Can smartness be an obstacle to improve French language?
What’s to be smart?
First, I think being smart is making quick relation between several things. Having a lot of knowledge can help but it’s not because you know a lot that you are smart.
Secondly, there are different kinds of smartness. Drawing, singing, dancing are all smartness in different ways. A repair-man needs to be smart with his hands, feel the space and tools, and he can see very quickly what’s going on and how to fix it the most efficient way. Smartness has not only to do with the brain. Actually the brain is just a part of your global smartness.
As I told in a previous post, we as grown-ups, we think we know the appropriate behavior, consider ourselves as smart and think we only need to use our brain to learn effectively. That’s wrong. The brain is just the conscious part that can help to dispatch the tasks among the whole body.
We think the more French conjugation or grammar we know the more we can be fluent quickly but, there is nothing more disconnected to the reality than repeating conjugation in the right order (je, tu, il, nous, vous, ils).
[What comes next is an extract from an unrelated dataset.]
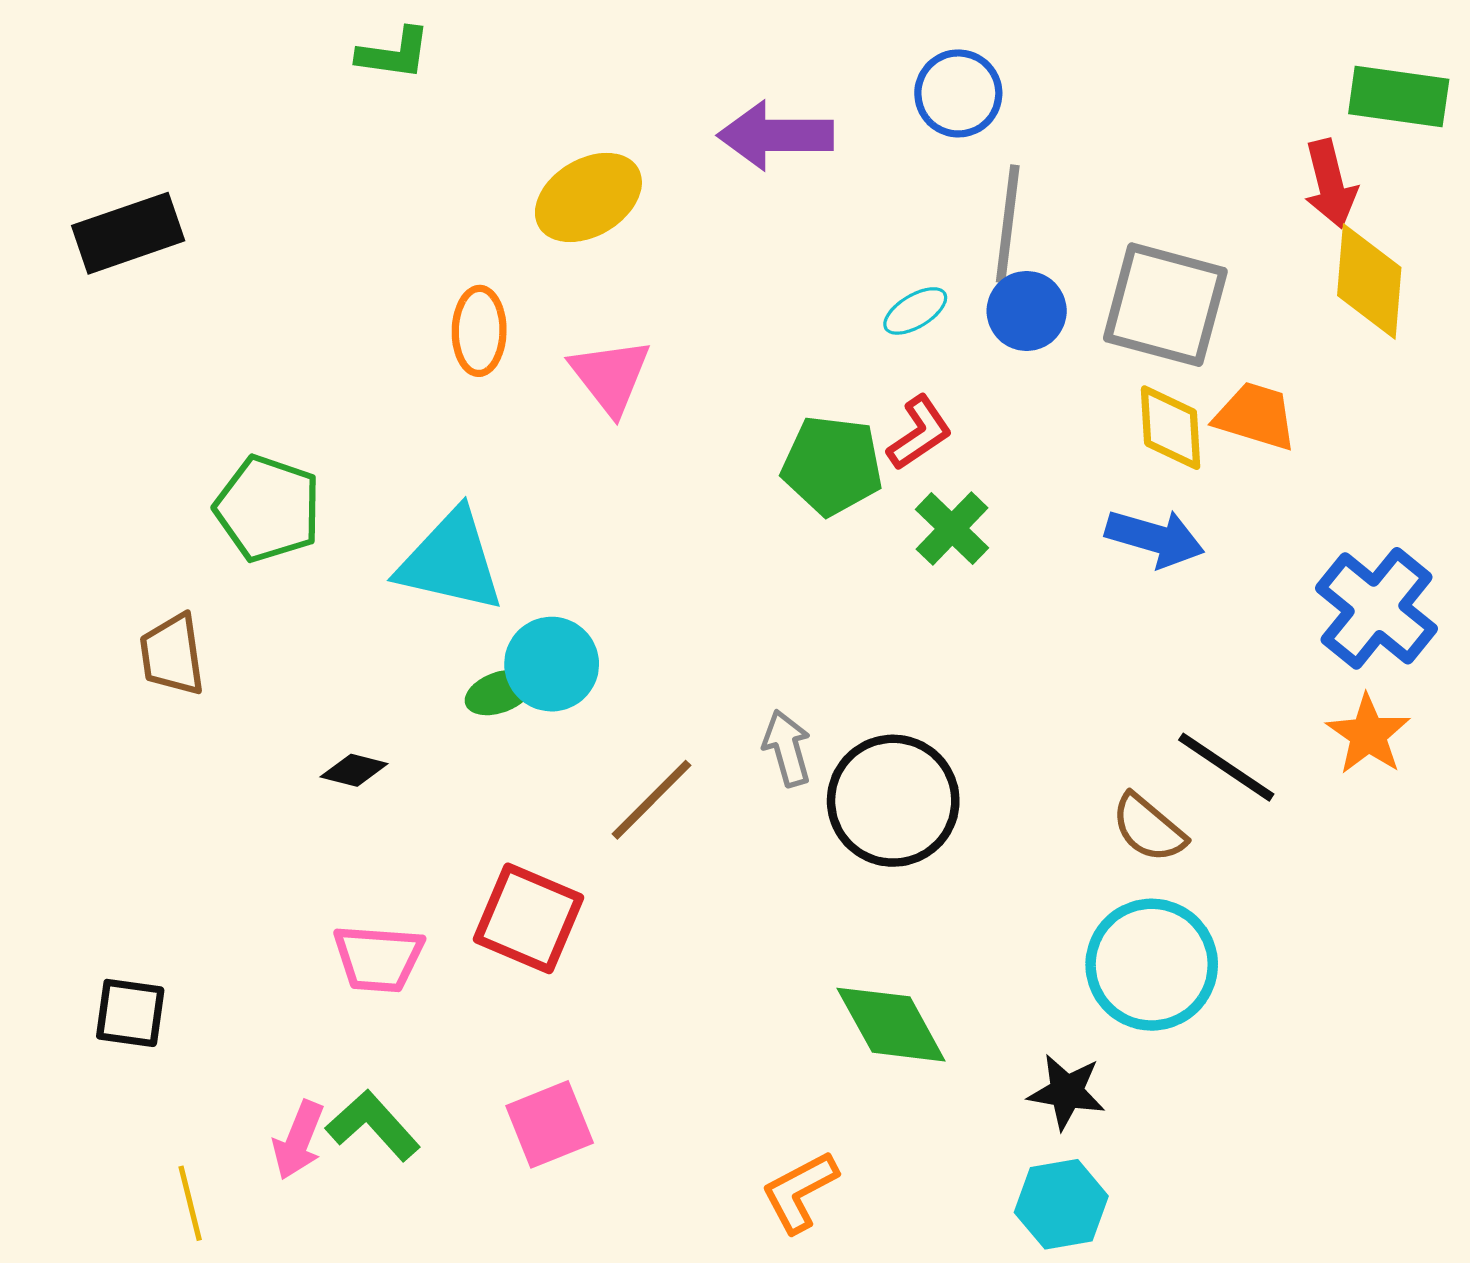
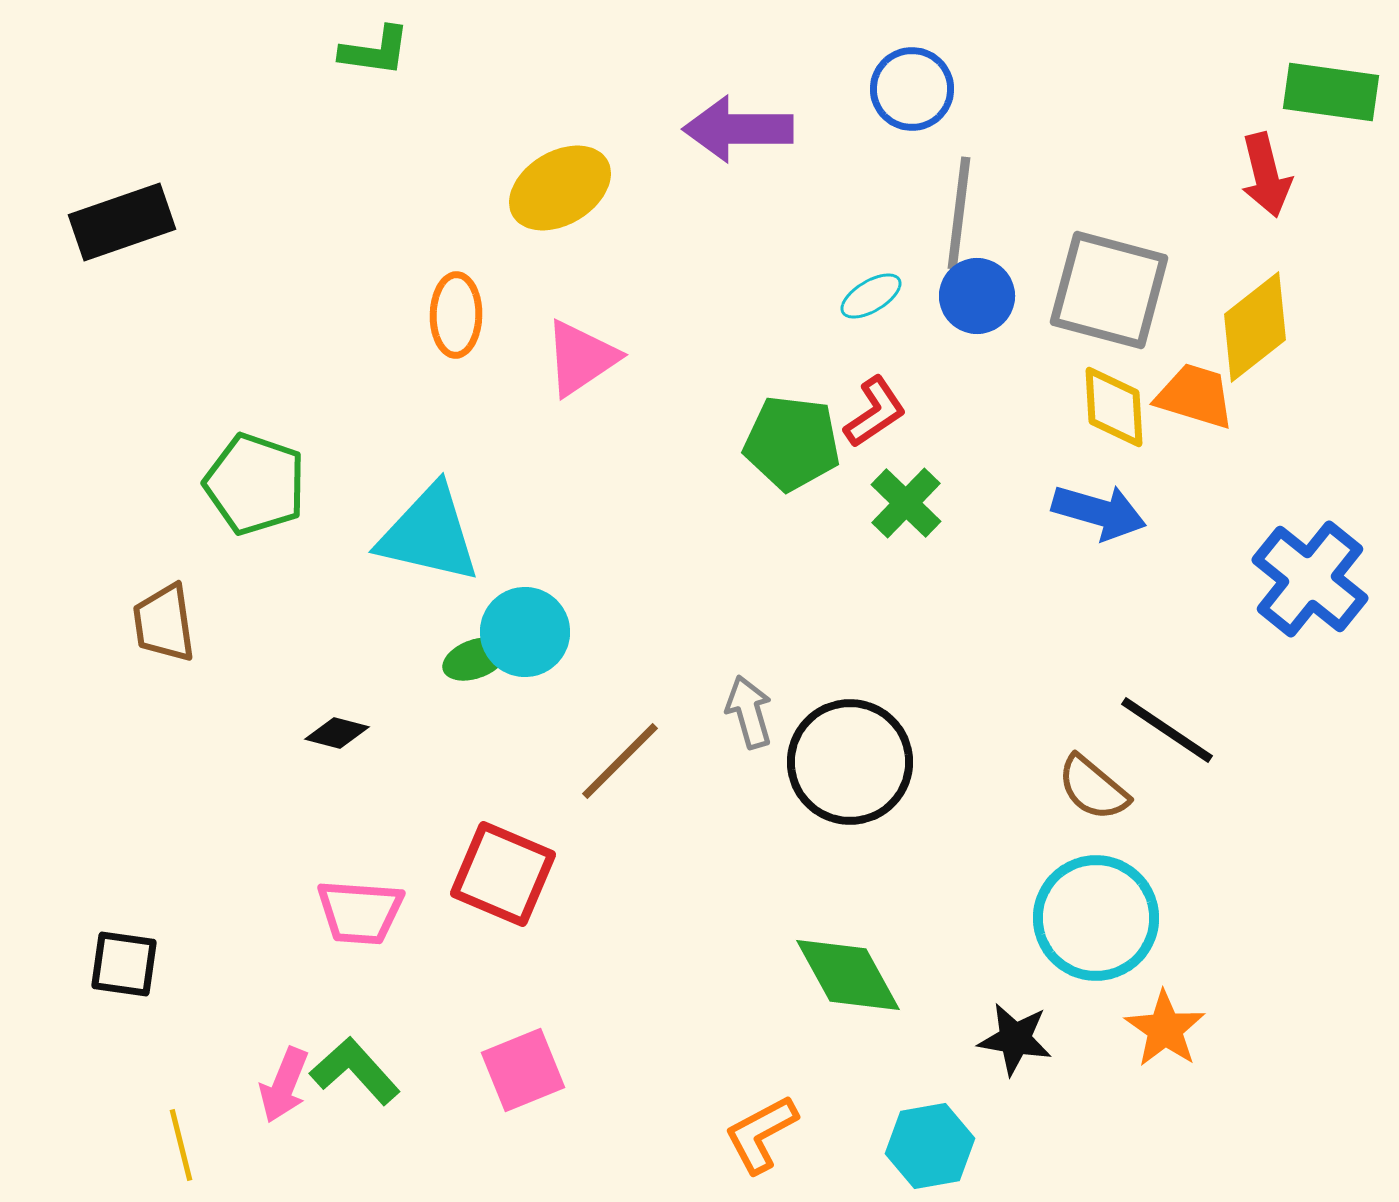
yellow diamond: (1369, 282) -> (1255, 327), moved, turned 47
pink triangle: (610, 376) -> (581, 358), turned 34
orange star: (1368, 734) -> (1165, 1029), moved
cyan hexagon: (1061, 1204) -> (930, 1146), moved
Nobody can expect to sing this melody in real life. We need a complete and global tool, using all senses and lead by the brain.
The main problem is that we give the brain too much tasks whereas the most effective ones needs to be done by other body organs and body parts.
If using much your brain makes you someone smart, using it less can make you even smarter when learning a language. Like a good manager, learn how to delegate.
I have students learning also sign language and it has something interesting and more lively than voiced language. Because when you ask for the time, say yes or no in almost every country it will be the same gesture. And you don’t even need to think of a word, before asking “what time is it?”. You just express it.
If you think being smart with your brain can help you with language, I tell you, thinking too much is a trap when learning languages. And remember, kids don’t ever think about grammar rules. Never.